- **Supplied entries**:
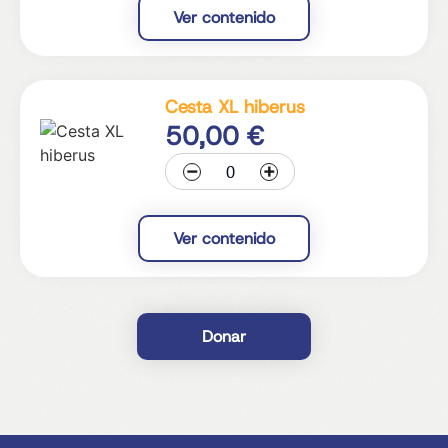
Ver contenido
Cesta XL hiberus
50,00
€
-
+
Ver contenido
Donar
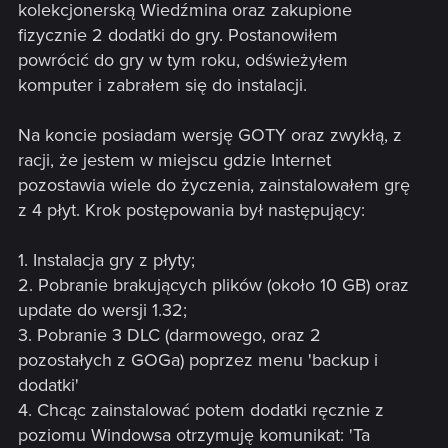
kolekcjonerską Wiedźmina oraz zakupione
fizycznie 2 dodatki do gry. Postanowiłem
powrócić do gry w tym roku, odświeżyłem
komputer i zabrałem się do instalacji.
Na koncie posiadam wersję GOTY oraz zwykłą, z
racji, że jestem w miejscu gdzie Internet
pozostawia wiele do życzenia, zainstalowałem grę
z 4 płyt. Krok postępowania był następujący:
1. Instalacja gry z płyty;
2. Pobranie brakujących plików (około 10 GB) oraz
update do wersji 1.32;
3. Pobranie 3 DLC (darmowego, oraz 2
pozostałych z GOGa) poprzez menu 'backup i
dodatki'
4. Chcąc zainstalować potem dodatki ręcznie z
poziomu Windowsa otrzymuję komunikat: 'Ta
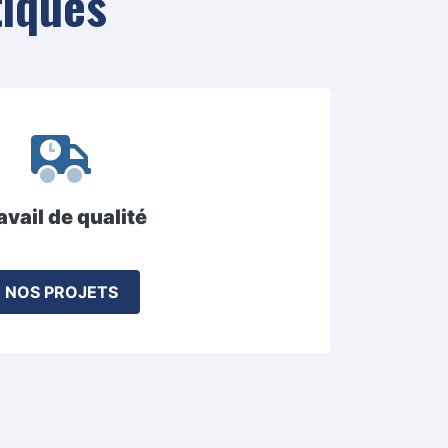
tiques
avail de qualité
NOS PROJETS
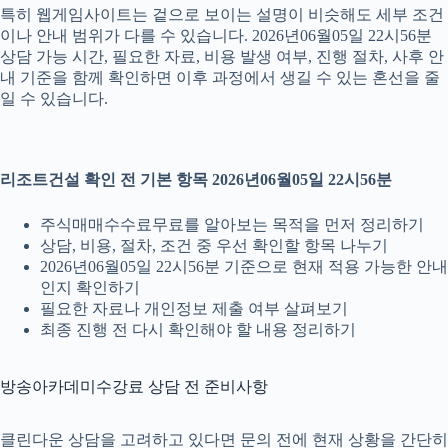
특히 웹게임사이트는 겉으로 보이는 설명이 비슷해도 세부 조건
이나 안내 범위가 다를 수 있습니다. 2026년06월05일 22시56분
상담 가능 시간, 필요한 자료, 비용 발생 여부, 진행 절차, 사후 안
내 기준을 함께 확인하면 이후 과정에서 생길 수 있는 혼선을 줄
일 수 있습니다.
리조트건설 확인 전 기본 항목 2026년06월05일 22시56분
주식매매수수료무료를 알아보는 목적을 먼저 정리하기
상담, 비용, 절차, 조건 중 우선 확인할 항목 나누기
2026년06월05일 22시56분 기준으로 현재 적용 가능한 안내
인지 확인하기
필요한 자료나 개인정보 제출 여부 살펴보기
최종 진행 전 다시 확인해야 할 내용 정리하기
방송아카데미수강료 상담 전 준비사항
클린다운 상담을 고려하고 있다면 문의 전에 현재 상황을 간단히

- **Assignment**: Please give back exactly the lines from the first line of the records above through the line containing "특히 웹게임사이트는 겉으로 보이는 설명이 비슷해도 세부 조건", only those and both included, with the pictures removed.

- **Solution below**:
Ver contenido
Cesta XL hiberus
50,00
€
-
+
Ver contenido
Donar
kolekcjonerską Wiedźmina oraz zakupione
fizycznie 2 dodatki do gry. Postanowiłem
powrócić do gry w tym roku, odświeżyłem
komputer i zabrałem się do instalacji.
Na koncie posiadam wersję GOTY oraz zwykłą, z
racji, że jestem w miejscu gdzie Internet
pozostawia wiele do życzenia, zainstalowałem grę
z 4 płyt. Krok postępowania był następujący:
1. Instalacja gry z płyty;
2. Pobranie brakujących plików (około 10 GB) oraz
update do wersji 1.32;
3. Pobranie 3 DLC (darmowego, oraz 2
pozostałych z GOGa) poprzez menu 'backup i
dodatki'
4. Chcąc zainstalować potem dodatki ręcznie z
poziomu Windowsa otrzymuję komunikat: 'Ta
tiques
avail de qualité
NOS PROJETS
특히 웹게임사이트는 겉으로 보이는 설명이 비슷해도 세부 조건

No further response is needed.